━━━━━ RECORDS FOR THIS EXERCISE
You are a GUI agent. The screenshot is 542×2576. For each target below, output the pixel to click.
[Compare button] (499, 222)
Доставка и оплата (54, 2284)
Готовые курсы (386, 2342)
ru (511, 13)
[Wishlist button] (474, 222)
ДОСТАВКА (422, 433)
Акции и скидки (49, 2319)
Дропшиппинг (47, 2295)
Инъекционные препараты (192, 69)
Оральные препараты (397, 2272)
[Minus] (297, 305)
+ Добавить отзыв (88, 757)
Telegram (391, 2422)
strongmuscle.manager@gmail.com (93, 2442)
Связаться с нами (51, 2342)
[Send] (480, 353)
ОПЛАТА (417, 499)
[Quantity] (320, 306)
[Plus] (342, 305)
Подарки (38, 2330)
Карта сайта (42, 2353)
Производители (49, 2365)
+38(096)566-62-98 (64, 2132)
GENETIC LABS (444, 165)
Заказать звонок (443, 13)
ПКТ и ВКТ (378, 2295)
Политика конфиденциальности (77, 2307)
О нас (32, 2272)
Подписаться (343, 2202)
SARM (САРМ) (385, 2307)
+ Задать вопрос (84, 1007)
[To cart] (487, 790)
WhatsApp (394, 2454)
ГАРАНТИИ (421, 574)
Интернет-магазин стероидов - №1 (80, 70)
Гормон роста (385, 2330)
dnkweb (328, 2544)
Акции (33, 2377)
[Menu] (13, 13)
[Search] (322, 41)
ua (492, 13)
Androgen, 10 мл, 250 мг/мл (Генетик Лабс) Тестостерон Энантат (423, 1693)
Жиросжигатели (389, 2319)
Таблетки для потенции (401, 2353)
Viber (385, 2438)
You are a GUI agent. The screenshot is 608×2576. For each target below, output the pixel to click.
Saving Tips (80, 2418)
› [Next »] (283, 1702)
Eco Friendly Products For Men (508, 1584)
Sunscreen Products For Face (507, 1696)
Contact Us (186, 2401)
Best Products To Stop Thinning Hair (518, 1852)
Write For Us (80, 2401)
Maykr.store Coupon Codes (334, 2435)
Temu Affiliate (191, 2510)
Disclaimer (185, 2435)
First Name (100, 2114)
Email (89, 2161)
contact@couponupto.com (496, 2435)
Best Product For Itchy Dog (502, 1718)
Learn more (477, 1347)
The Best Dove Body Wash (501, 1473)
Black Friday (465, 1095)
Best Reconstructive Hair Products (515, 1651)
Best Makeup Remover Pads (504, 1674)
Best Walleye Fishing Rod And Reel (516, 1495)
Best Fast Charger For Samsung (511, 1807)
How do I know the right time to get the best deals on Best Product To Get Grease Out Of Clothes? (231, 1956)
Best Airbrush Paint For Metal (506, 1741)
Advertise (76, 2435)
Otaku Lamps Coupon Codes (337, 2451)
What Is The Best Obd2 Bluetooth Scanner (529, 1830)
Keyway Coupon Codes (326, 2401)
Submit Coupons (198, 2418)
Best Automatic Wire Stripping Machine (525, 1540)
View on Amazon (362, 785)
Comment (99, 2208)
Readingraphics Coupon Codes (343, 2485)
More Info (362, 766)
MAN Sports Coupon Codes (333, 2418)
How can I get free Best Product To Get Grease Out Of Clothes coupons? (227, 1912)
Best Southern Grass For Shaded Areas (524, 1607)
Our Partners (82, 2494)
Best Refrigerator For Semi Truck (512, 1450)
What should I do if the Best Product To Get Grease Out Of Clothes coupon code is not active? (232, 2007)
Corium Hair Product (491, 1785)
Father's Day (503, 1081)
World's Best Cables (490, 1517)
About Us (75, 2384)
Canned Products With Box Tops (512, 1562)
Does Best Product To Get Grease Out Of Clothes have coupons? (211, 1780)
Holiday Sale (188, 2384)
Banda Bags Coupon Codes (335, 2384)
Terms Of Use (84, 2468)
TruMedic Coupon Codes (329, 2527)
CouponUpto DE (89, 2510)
━━━━━━━━━━
**HOW TO COMPLETE THIS TASK**
Out of the data above, give again only the lines starting at the one holding "Связаться с нами (51, 2342)" and ending at the one holding "contact@couponupto.com (496, 2435)", unchanged.

**TASK RESULT**
Связаться с нами (51, 2342)
[Send] (480, 353)
ОПЛАТА (417, 499)
[Quantity] (320, 306)
[Plus] (342, 305)
Подарки (38, 2330)
Карта сайта (42, 2353)
Производители (49, 2365)
+38(096)566-62-98 (64, 2132)
GENETIC LABS (444, 165)
Заказать звонок (443, 13)
ПКТ и ВКТ (378, 2295)
Политика конфиденциальности (77, 2307)
О нас (32, 2272)
Подписаться (343, 2202)
SARM (САРМ) (385, 2307)
+ Задать вопрос (84, 1007)
[To cart] (487, 790)
WhatsApp (394, 2454)
ГАРАНТИИ (421, 574)
Интернет-магазин стероидов - №1 (80, 70)
Гормон роста (385, 2330)
dnkweb (328, 2544)
Акции (33, 2377)
[Menu] (13, 13)
[Search] (322, 41)
ua (492, 13)
Androgen, 10 мл, 250 мг/мл (Генетик Лабс) Тестостерон Энантат (423, 1693)
Жиросжигатели (389, 2319)
Таблетки для потенции (401, 2353)
Viber (385, 2438)
You are a GUI agent. The screenshot is 608×2576. For each target below, output the pixel to click.
Saving Tips (80, 2418)
› [Next »] (283, 1702)
Eco Friendly Products For Men (508, 1584)
Sunscreen Products For Face (507, 1696)
Contact Us (186, 2401)
Best Products To Stop Thinning Hair (518, 1852)
Write For Us (80, 2401)
Maykr.store Coupon Codes (334, 2435)
Temu Affiliate (191, 2510)
Disclaimer (185, 2435)
First Name (100, 2114)
Email (89, 2161)
contact@couponupto.com (496, 2435)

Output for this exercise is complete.